How to Configure Review Pass Count and Models
Pass configuration is the single most impactful tuning lever for AI code review quality. The choices you make here determine both the depth of analysis and the cost per review. Follow these steps to set up a configuration optimized for your team risk tolerance and budget.
Determine Your Baseline Pass Count
Start with two passes for all code changes. The first pass catches straightforward issues including style violations, obvious bugs, and known security patterns. The second pass adds depth by tracing data flows, checking error handling consistency, and examining edge cases. Run this two-pass configuration for two weeks and measure the findings. If the second pass consistently catches important issues that the first pass missed, two passes is your minimum. If the second pass rarely adds value, one pass may be sufficient for routine changes. Most teams settle on two passes as the default with three passes triggered for changes in high-risk directories like authentication, payment, and data access code.
Select Models for Each Pass
Assign a smaller, faster model to the first pass and a more capable model to the deep analysis passes. For the first pass, models like Claude Haiku or GPT-4o-mini provide adequate analysis for surface-level issues at 5 to 10 times lower cost than frontier models. For the second and third passes, use Claude Sonnet/Opus or GPT-4 for their stronger reasoning capabilities on complex logic analysis. This tiered approach typically reduces total review cost by 40 to 60 percent compared to using the best model for all passes while maintaining 90 to 95 percent of the detection quality. Track the unique findings from each model tier to verify that the cost savings do not compromise detection of important issues.
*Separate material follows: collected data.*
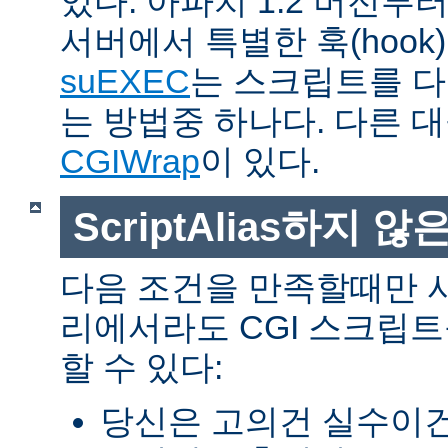
있다. 아파치 1.2 버전
서버에서 특별한 훅(hoo
suEXEC
는 스크립트를 
는 방법중 하나다. 다른 
CGIWrap
이 있다.
ScriptAlias하지 않은
다음 조건을 만족할때만 
리에서라도 CGI 스크립
할 수 있다:
당신은 고의건 실수이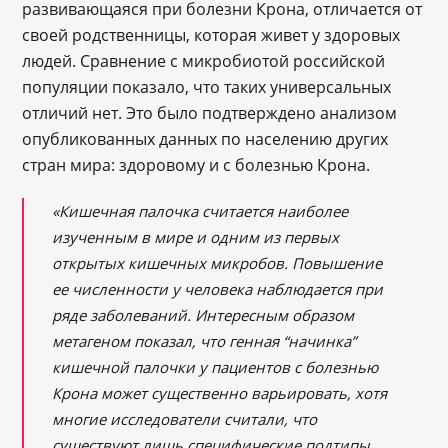
развивающаяся при болезни Крона, отличается от
своей родственницы, которая живет у здоровых
людей. Сравнение с микробиотой российской
популяции показало, что таких универсальных
отличий нет. Это было подтверждено анализом
опубликованных данных по населению других
стран мира: здоровому и с болезнью Крона.
«Кишечная палочка считается наиболее
изученным в мире и одним из первых
открытых кишечных микробов. Повышение
ее численности у человека наблюдается при
ряде заболеваний. Интересным образом
метагеном показал, что генная “начинка”
кишечной палочки у пациентов с болезнью
Крона может существенно варьировать, хотя
многие исследователи считали, что
существуют лишь специфические подтипы.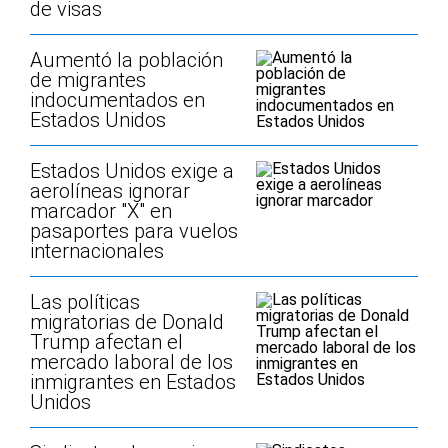
de visas
Aumentó la población
de migrantes
indocumentados en
Estados Unidos
Estados Unidos exige a
aerolíneas ignorar
marcador "X" en
pasaportes para vuelos
internacionales
Las políticas
migratorias de Donald
Trump afectan el
mercado laboral de los
inmigrantes en Estados
Unidos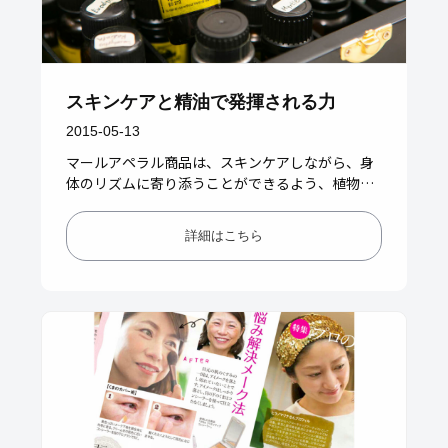
スキンケアと精油で発揮される力
2015-05-13
マールアペラル商品は、スキンケアしながら、身
体のリズムに寄り添うことができるよう、植物と
精油の力が最大限に引き出せる調合を考えていま
す。日々のスキンケアで、精油…
詳細はこちら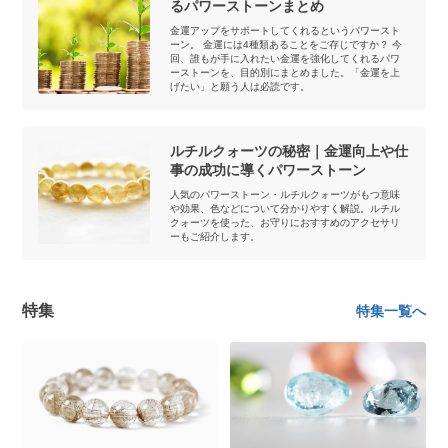
るパワーストーンまとめ
金運アップをサポートしてくれるというパワースト
ーン。 金運には4種類あることをご存じですか？ 今
回、誰もが手に入れたい金運を強化してくれるパワ
ーストーンを、目的別にまとめました。「金運を上
げたい」と願う人は必読です。
ルチルクォーツの秘密｜金運向上や仕
事の成功に導くパワーストーン
人気のパワーストーン・ルチルクォーツがもつ意味
や効果、色などについて分かりやすく解説。ルチル
クォーツを使った、お守りにおすすめのアクセサリ
ーもご紹介します。
特集
特集一覧へ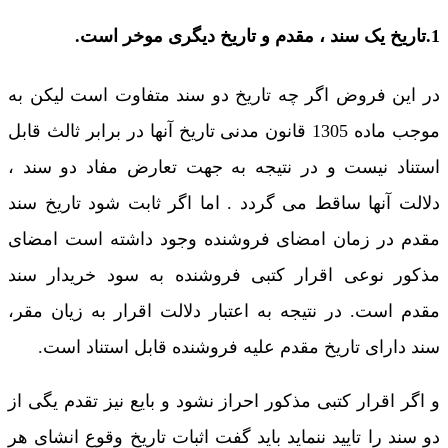
1.تاریخ یک سند ، مقدم و تاریخ دیگری موخر است.
در این فروض اگر چه تاریخ دو سند متفاوت است لیکن به
موجب ماده 1305 قانون مدنی تاریخ آنها در برابر ثالث قابل
استناد نیست و در نتیجه به جهت تعارض مفاد دو سند ،
دلالت آنها ساقط می گردد . اما اگر ثابت شود تاریخ سند
مقدم در زمان امضای فروشنده وجود داشته است امضای
مذکور نوعی اقرار کتبی فروشنده به سود خریدار سند
مقدم است. در نتیجه به اعتبار دلالت اقرار به زیان مقر،
سند دارای تاریخ مقدم علیه فروشنده قابل استناد است.
و اگر اقرار کتبی مذکور احراز نشود و بایع نیز تقدم یگی از
دو سند را تایید ننماید باید گفت اثبات تاریخ وقوع انشای هر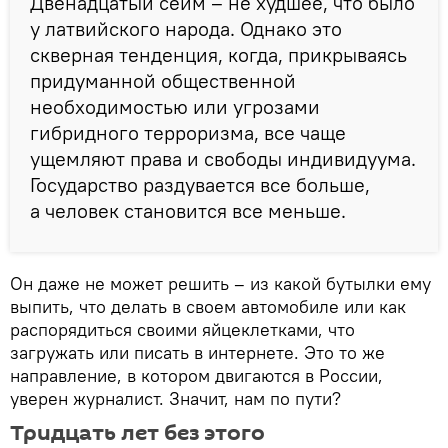
Двенадцатый сейм – не худшее, что было
у латвийского народа. Однако это
скверная тенденция, когда, прикрываясь
придуманной общественной
необходимостью или угрозами
гибридного терроризма, все чаще
ущемляют права и свободы индивидуума.
Государство раздувается все больше,
а человек становится все меньше.
Он даже не может решить – из какой бутылки ему
выпить, что делать в своем автомобиле или как
распорядиться своими яйцеклетками, что
загружать или писать в интернете. Это то же
направление, в котором двигаются в России,
уверен журналист. Значит, нам по пути?
Тридцать лет без этого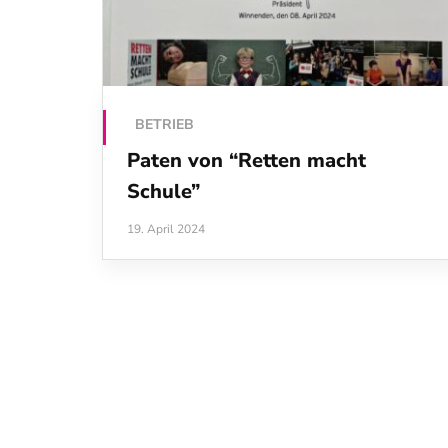
BETRIEB
Paten von “Retten macht
Schule”
19. April 2024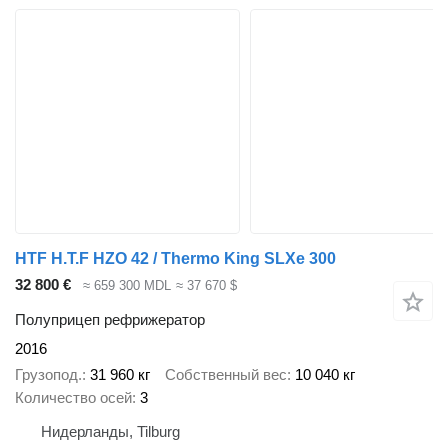
HTF H.T.F HZO 42 / Thermo King SLXe 300
32 800 €
≈ 659 300 MDL
≈ 37 670 $
Полуприцеп рефрижератор
2016
Грузопод.
31 960 кг
Собственный вес
10 040 кг
Количество осей
3
Нидерланды, Tilburg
Configure Pass Focus Areas
Each pass should have a defined focus rather than repeating the same broad analysis. Configure the first pass to check for style consistency, naming conventions, obvious bugs (null dereferences, off-by-one errors), and known security vulnerability patterns. Configure the second pass to trace data flows across function boundaries, validate error handling chains, check resource lifecycle management, and examine concurrent access patterns. If using a third pass, focus it on cross-file interaction effects, architectural compliance, and security analysis with a specialized security prompt. Defining clear focus areas for each pass reduces token consumption because each pass loads only the context relevant to its analysis scope.
Set Convergence Criteria
Convergence criteria determine when to stop adding passes. The simplest criterion is a fixed pass count: always run exactly N passes regardless of findings. A more sophisticated approach is delta-based convergence: continue running passes until a pass produces no new findings beyond what previous passes detected. Delta-based convergence saves cost on simple changes that converge after one pass while allowing complex changes to receive additional passes. Set a maximum pass limit (typically four) to prevent runaway costs on pathological cases where findings never fully converge. Track the distribution of convergence points across your PRs to verify that your maximum is set appropriately.
Configure Risk-Based Review Depth
Not all code changes deserve the same review depth. Configure your pipeline to apply different pass counts based on the risk level of the changed files. Define high-risk directories (authentication, authorization, payment, data access, infrastructure configuration) that receive three-pass cross-model review. Define standard directories (business logic, API endpoints, service layers) that receive two-pass review. Define low-risk directories (UI components, documentation, tests, build configuration) that receive single-pass review. Most CI/CD platforms support path-based conditional logic that triggers different review workflows based on which files changed in the pull request.
Validate and Optimize Over Time
After configuring your passes, validate the setup by tracking three metrics: findings per pass (to verify each pass adds value), false positive rate per pass (to ensure deeper passes do not introduce noise), and cost per review (to verify the configuration stays within budget). Review these metrics monthly and adjust the configuration as needed. Common optimizations include adjusting the model selection when providers release new models with better price-performance ratios, adding new focus areas when the team adopts new frameworks, and updating risk classifications as the codebase evolves. The configuration should be a living document that improves with the team changing needs.
Two passes with tiered model selection is the optimal starting point for most teams. Use a fast model for the first pass and a capable model for deep analysis. Add risk-based depth so critical code gets three passes while routine changes get one. Measure findings per pass to validate that each pass adds genuine value.
Common Configuration Pitfalls
The most common mistake in pass configuration is running too many passes on every change regardless of complexity. Four or five passes on a simple documentation update wastes tokens and slows the review pipeline without catching additional issues. Risk-based depth (Step 5) prevents this waste by matching analysis intensity to change significance. Another frequent error is assigning the same broad analysis scope to every pass, which causes redundant findings and inflated false positive counts. Each pass should have a distinct focus area that builds on the findings from previous passes.
Teams also commonly underestimate the importance of convergence criteria. Without a clear stopping rule, some configurations continue running passes indefinitely on complex changes, consuming resources without producing actionable new findings. Setting both a delta threshold (stop when a pass produces fewer than N new findings) and a hard maximum pass count (never exceed M passes) prevents runaway analysis. Track your convergence statistics monthly to verify these thresholds remain appropriate as your codebase and review patterns evolve.